Berdasarkan konsep power index (MPI), nilai material MPI Indonesia mencapai
584.478 atau lebih tinggi dibandingkan dengan negara-negara lain kecuali Filipina. Angka
tersebut menunjukkan bahwa 40 orang terkaya di Indonesia memiliki kapasitas politik
pertahanan kekayaan hampir 600 ribu kali lipat lebih besar dibandingkan dengan masyarakat
biasa. Untungnya, angka tersebut telah menurun dalam dua tahun terakhir. Tercatat pada
2014 dan 2015, angka MPI Indonesia masing-masing mencapai 677,451 dan 645,232.
Diharapkan angka ini bisa membaik dan semua masyarakat tanpa terkecuali benar-benar
merasakan manfaat pertumbuhan ekonomi termasuk meningkatkan kesejahteraannya.

Menurut Arif Budimanta kecenderungan pasar monopoli dan oligopoli sebelum dan
sesudah reformasi masih sama. Sebab itu, struktur oligarki perlu diperbaiki untuk
menciptakan wirausahawan baru. Oligarki ekonomi di Indonesia, lanjutnya, berkorelasi
positif dengan ketimpangan dan disinyalir menjadi penyebab lambatnya pertumbuhan
ekonomi.

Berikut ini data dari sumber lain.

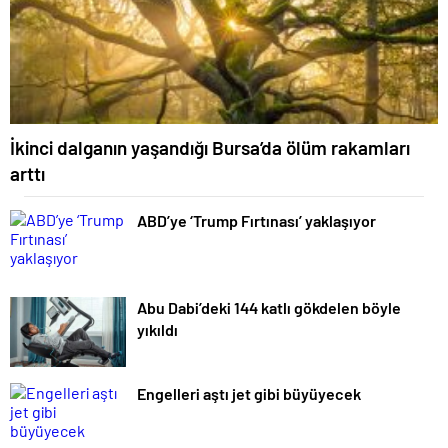
İkinci dalganın yaşandığı Bursa’da ölüm rakamları
arttı
ABD’ye ‘Trump Fırtınası’ yaklaşıyor
Abu Dabi’deki 144 katlı gökdelen böyle
yıkıldı
Engelleri aştı jet gibi büyüyecek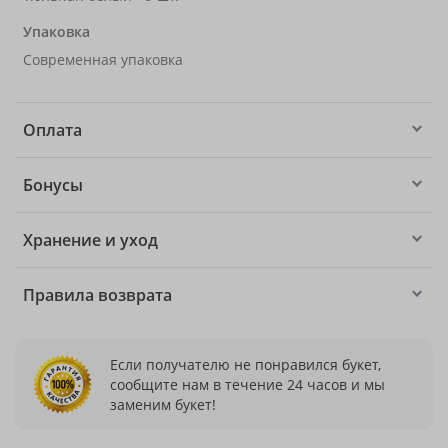
Упаковка
Современная упаковка
Оплата
Бонусы
Хранение и уход
Правила возврата
Если получателю не понравился букет,
сообщите нам в течение 24 часов и мы
заменим букет!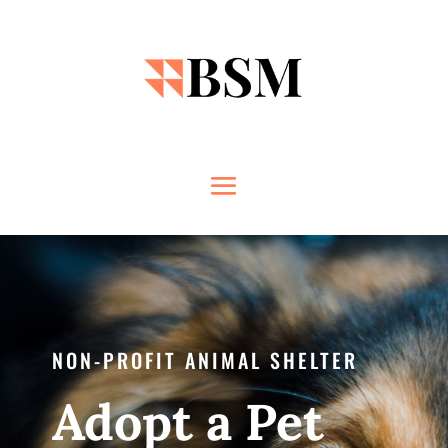
NON-PROFIT ANIMAL SHELTER
Adopt a Pet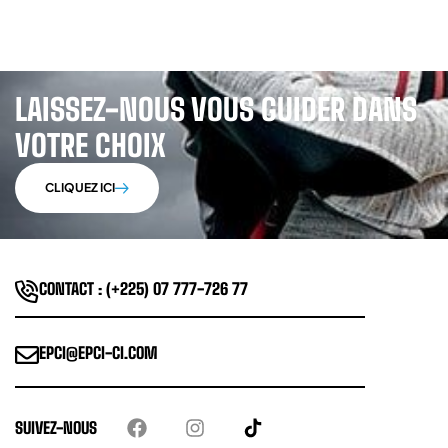
LAISSEZ-NOUS VOUS GUIDER DANS
VOTRE CHOIX
CLIQUEZ ICI
CONTACT : (+225) 07 777-726 77
EPCI@EPCI-CI.COM
SUIVEZ-NOUS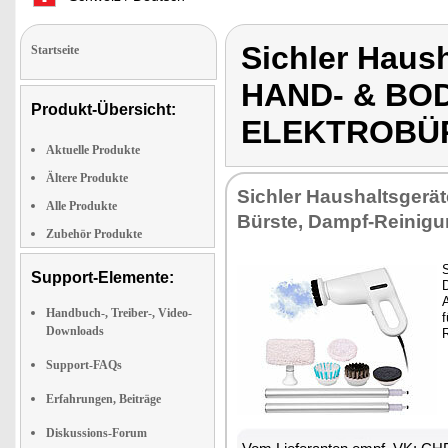
Sichler Haus
Startseite
HAND- & BOD
Produkt-Übersicht:
ELEKTROBÜ
Aktuelle Produkte
Ältere Produkte
Sichler Haushaltsgerät
Alle Produkte
Bürste, Dampf-Reinig
Zubehör Produkte
Support-Elemente:
Handbuch-, Treiber-, Video-
f
Downloads
R
Support-FAQs
Erfahrungen, Beiträge
Diskussions-Forum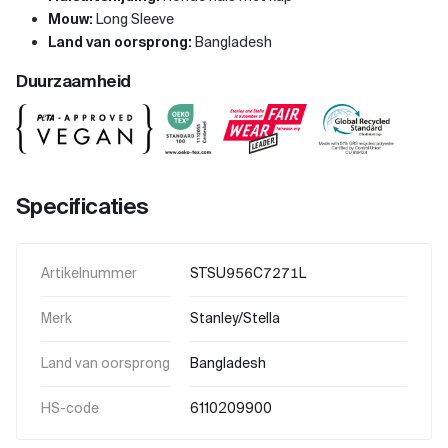
Mouw:
Long Sleeve
Land van oorsprong:
Bangladesh
Duurzaamheid
Specificaties
Artikelnummer
STSU956C7271L
Merk
Stanley/Stella
Land van oorsprong
Bangladesh
HS-code
6110209900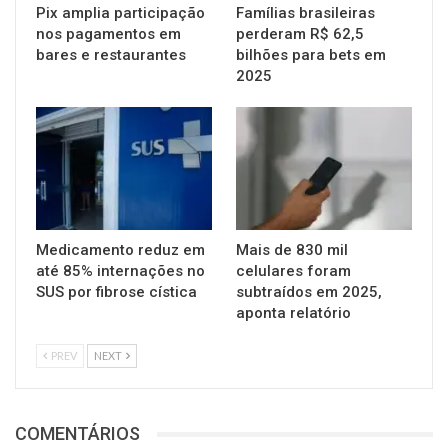
Pix amplia participação
Famílias brasileiras
nos pagamentos em
perderam R$ 62,5
bares e restaurantes
bilhões para bets em
2025
Medicamento reduz em
Mais de 830 mil
até 85% internações no
celulares foram
SUS por fibrose cística
subtraídos em 2025,
aponta relatório
PREV
NEXT
COMENTÁRIOS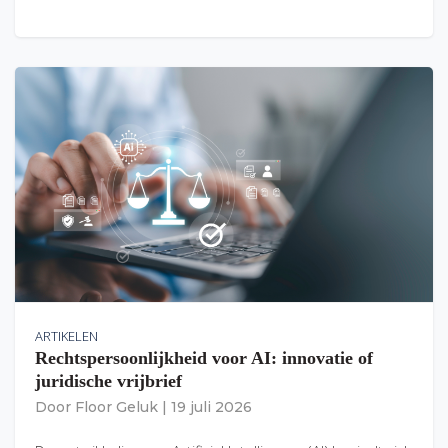
ARTIKELEN
Rechtspersoonlijkheid voor AI: innovatie of
juridische vrijbrief
Door
Floor Geluk
|
19 juli 2026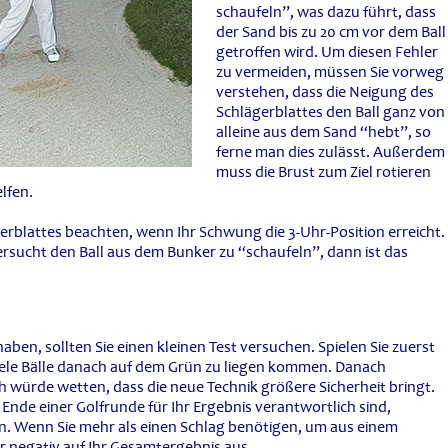
schaufeln”, was dazu führt, dass
der Sand bis zu 20 cm vor dem Ball
getroffen wird. Um diesen Fehler
zu vermeiden, müssen Sie vorweg
verstehen, dass die Neigung des
Schlägerblattes den Ball ganz von
alleine aus dem Sand “hebt”, so
ferne man dies zulässt. Außerdem
muss die Brust zum Ziel rotieren
lfen.
ägerblattes beachten, wenn Ihr Schwung die 3-Uhr-Position erreicht.
versucht den Ball aus dem Bunker zu “schaufeln”, dann ist das
ben, sollten Sie einen kleinen Test versuchen. Spielen Sie zuerst
 viele Bälle danach auf dem Grün zu liegen kommen. Danach
ch würde wetten, dass die neue Technik größere Sicherheit bringt.
 Ende einer Golfrunde für Ihr Ergebnis verantwortlich sind,
n. Wenn Sie mehr als einen Schlag benötigen, um aus einem
r negativ auf Ihr Gesamtergebnis aus.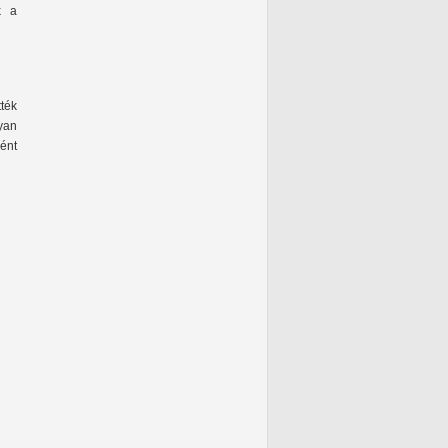
k a
tték
yan
ént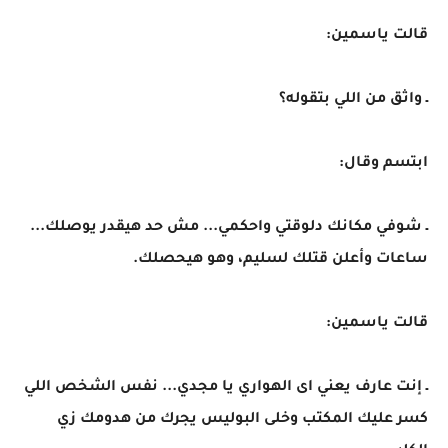
قالت ياسمين:
ـ واثق من اللي بتقوله؟
ابتسم وقال:
ـ شوفي مكانك دلوقتي واحكمي... مش حد هيقدر يوصلك...
ساعات وأعلن قتلك لسليم، وهو هيحصلك.
قالت ياسمين:
ـ إنت عارف يعني اى الهواري يا مجدي... نفس الشخص اللي
كسر عليك المكتب وخلى البوليس يجرك من هدومك زي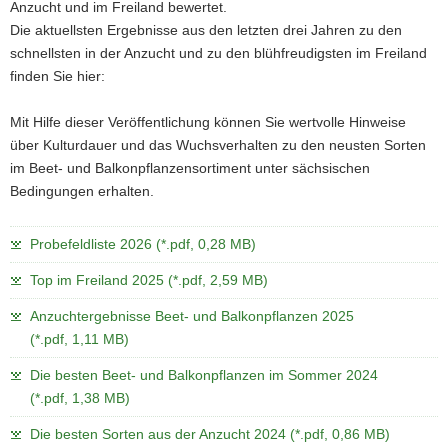
Anzucht und im Freiland bewertet.
a
Die aktuellsten Ergebnisse aus den letzten drei Jahren zu den
v
schnellsten in der Anzucht und zu den blühfreudigsten im Freiland
i
finden Sie hier:
g
a
Mit Hilfe dieser Veröffentlichung können Sie wertvolle Hinweise
t
über Kulturdauer und das Wuchsverhalten zu den neusten Sorten
i
im Beet- und Balkonpflanzensortiment unter sächsischen
o
Bedingungen erhalten.
n
Probefeldliste 2026 (*.pdf, 0,28 MB)
Top im Freiland 2025 (*.pdf, 2,59 MB)
Anzuchtergebnisse Beet- und Balkonpflanzen 2025
(*.pdf, 1,11 MB)
Die besten Beet- und Balkonpflanzen im Sommer 2024
(*.pdf, 1,38 MB)
Die besten Sorten aus der Anzucht 2024 (*.pdf, 0,86 MB)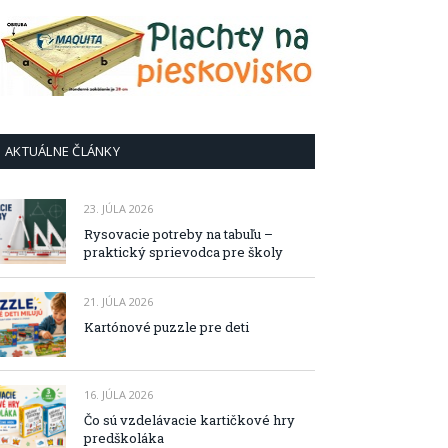
AKTUÁLNE ČLÁNKY
23. JÚLA 2026
Rysovacie potreby na tabuľu –
praktický sprievodca pre školy
21. JÚLA 2026
Kartónové puzzle pre deti
16. JÚLA 2026
Čo sú vzdelávacie kartičkové hry
predškoláka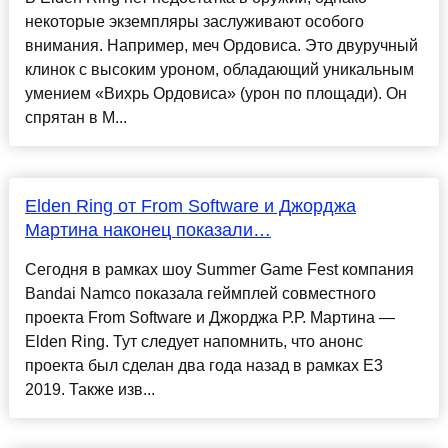
некоторые экземпляры заслуживают особого
внимания. Например, меч Ордовиса. Это двуручный
клинок с высоким уроном, обладающий уникальным
умением «Вихрь Ордовиса» (урон по площади). Он
спрятан в М...
Elden Ring от From Software и Джорджа
Мартина наконец показали…
Сегодня в рамках шоу Summer Game Fest компания
Bandai Namco показала геймплей совместного
проекта From Software и Джорджа Р.Р. Мартина —
Elden Ring. Тут следует напомнить, что анонс
проекта был сделан два года назад в рамках E3
2019. Также изв...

Mantan Anggota Komisi XI Dewan Perwakilan Republik Indonesia (DPR RI) ini
menilai hubungan oligarki dengan pertumbuhan ekonomi di 2006 sampai 2016 terbilang
negatif namun lemah. Sebaliknya, pada periode yang sama hubungan oligarki dengan
ketimpangan (gini ratio) searah dan kuat. "MPI terus meningkat dari tahun ke tahun. Namun,
terdapat penurunan MPI dalam dua tahun terakhir," tuturnya.

Sementara itu, Ekonom Didik J Rachbini mengatakan, pemerintah perlu


menciptakan platform ekonomi-politik yang baru agar terbebas dari gerbong-gerbong
kebijakan lama. Baginya, sistem ekonomi dan sistem politik semestinya terpisah tapi berjalan
beriringan seiring dengan upaya mencapai target-target pemerintahan. Selama ini, bisnis
kerap memanfaatkan kebijakan pemerintah untuk mendulang keuntungan. Seharusnya bisnis
berjalan bebas sesuai mekanisme pasar tanpa campur tangan elite. Situasi dan kondisi seperti
itu yang seharusnya mulai diperbaiki sehingga tidak ada lagi istilah yang kaya makin kaya
dan yang miskin makin miskin. "Kalau kekuatan dihadirkan enggak perlu bikin inovasi, bikin
SK saja. Di sisi pelaku ekonomi dia enggak capek inovasi cukup menempel ke penguasa. Ini
masalah yang tidak beribah. Jadi politik dan bisnis itu harus dipisah. Kalau tidak dipisah
maka korbannya masyarakat," ungkap Didik kepada Medcom.id.